It was on August 22, 1741, that Handel, who was 56 years old at the time, sat down in his London home at 25 Brook St. in the neighborhood of Mayfair to start work on Messiah, which was to become one of his best-loved and best-known classical compositions. His friend Charles Jennens, a literary scholar and editor of William Shakespeare’s plays, had the idea of writing a sacred oratorio called Messiah that would be performed during Passion Week. Jennens wrote the libretto using actual language from the Old and New Testaments. He drew from the Gospels, Epistles, Psalms and Isaiah, as well as lesser-known parts of the Bible.
Handel completed the musical score for Messiah in just 24 days, rarely leaving his room or stopping to eat. The oratorio was finished on September 14, though he was to revise it over the course of the next eight years. Alas, Jennens was rather annoyed with Handel, as he felt that more time should have been given to his libretto and that Handel should not have rushed the composition of the score the way he did.
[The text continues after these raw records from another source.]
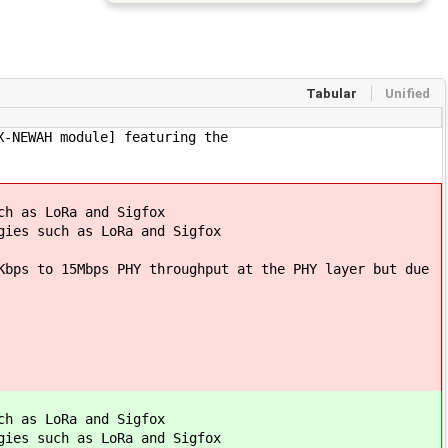
Tabular
Unified
X-NEWAH module] featuring the
ch as LoRa and Sigfox
gies such as LoRa and Sigfox
Kbps to 15Mbps PHY throughput at the PHY layer but due
ch as LoRa and Sigfox
gies such as LoRa and Sigfox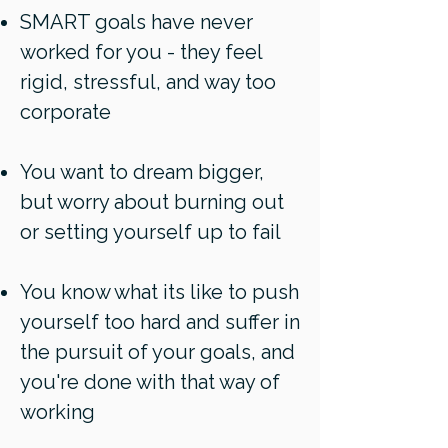
SMART goals have never
worked for you - they feel
rigid, stressful, and way too
corporate
You want to dream bigger,
but worry about burning out
or setting yourself up to fail
You know what its like to push
yourself too hard and suffer in
the pursuit of your goals, and
you're done with that way of
working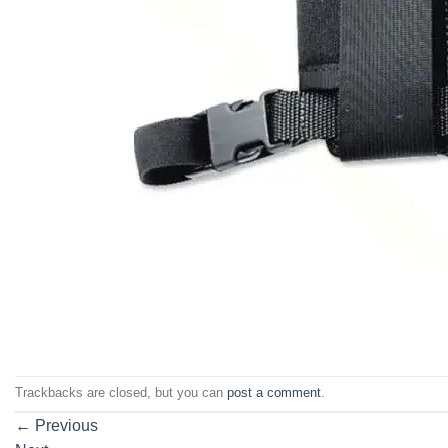
Trackbacks are closed, but you can
post a comment
.
←
Previous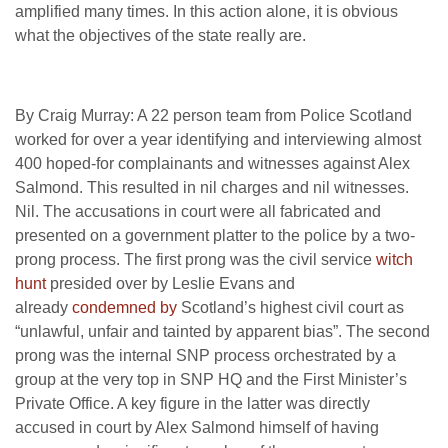
amplified many times. In this action alone, it is obvious
what the objectives of the state really are.
By Craig Murray: A 22 person team from Police Scotland
worked for over a year identifying and interviewing almost
400 hoped-for complainants and witnesses against Alex
Salmond. This resulted in nil charges and nil witnesses.
Nil. The accusations in court were all fabricated and
presented on a government platter to the police by a two-
prong process. The first prong was the civil service
witch
hunt
presided over by Leslie Evans and
already
condemned by
Scotland’s highest civil court as
“unlawful, unfair and tainted by apparent bias”. The second
prong was the internal SNP process orchestrated by a
group at the very top in SNP HQ and the First Minister’s
Private Office. A key figure in the latter was directly
accused in court by Alex Salmond himself of having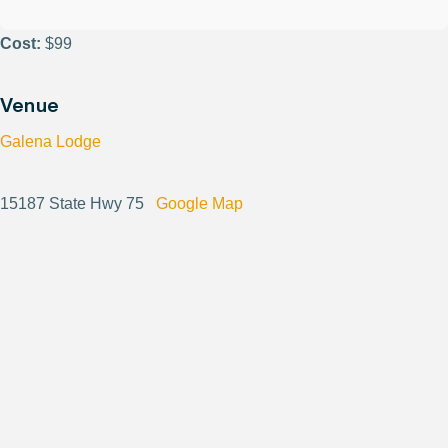
Cost:
$99
Venue
Galena Lodge
15187 State Hwy 75
Google Map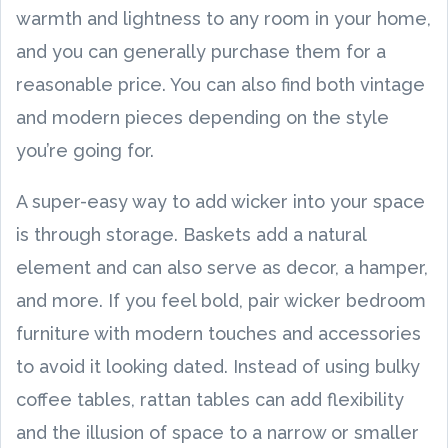
warmth and lightness to any room in your home,
and you can generally purchase them for a
reasonable price. You can also find both vintage
and modern pieces depending on the style
you’re going for.
A super-easy way to add wicker into your space
is through storage. Baskets add a natural
element and can also serve as decor, a hamper,
and more. If you feel bold, pair wicker bedroom
furniture with modern touches and accessories
to avoid it looking dated. Instead of using bulky
coffee tables, rattan tables can add flexibility
and the illusion of space to a narrow or smaller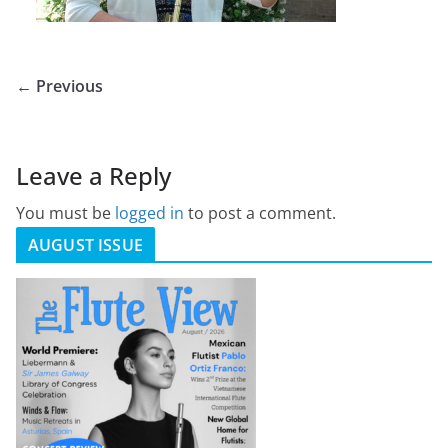
← Previous
Leave a Reply
You must be
logged in
to post a comment.
AUGUST ISSUE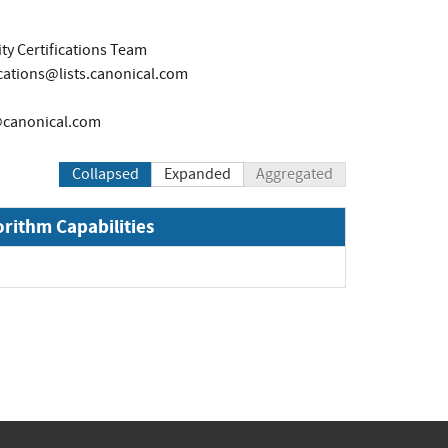
ty Certifications Team
ications@lists.canonical.com
canonical.com
Collapsed
Expanded
Aggregated
orithm Capabilities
In a letter, Jennens wrote about Handel and Messiah that “he has made a fine entertainment of it, though not near so good as he might and ought to have done.”
That was Handel’s working style, however. He usually toiled at a rapid pace. Within days of completing Messiah, he was busy again composing another oratorio, Samson. He completed Samson in one month, working on it from September 29 to October 29, 1741.
Handel always paid proper tribute to Jennens for his extraordinary contribution to the work and often referred to it as “your Messiah” or “your oratorio” when writing or talking to him. A popular misconception is that the work is called The Messiah, but Handel titled it simply Messiah.
While Messiah was quite successful at its world premiere at the Fishamble Street Musick Hall in Dublin, Ireland, on April 13, 1742, it received a rather lukewarm reception when it was first performed in London at the Theatre Royal in Covent Garden on March 23, 1743. The London premiere of the piece was not advertised with its title but as “A New Sacred Oratorio,” because it was considered too risky to present such a sacred subject matter in a London theater.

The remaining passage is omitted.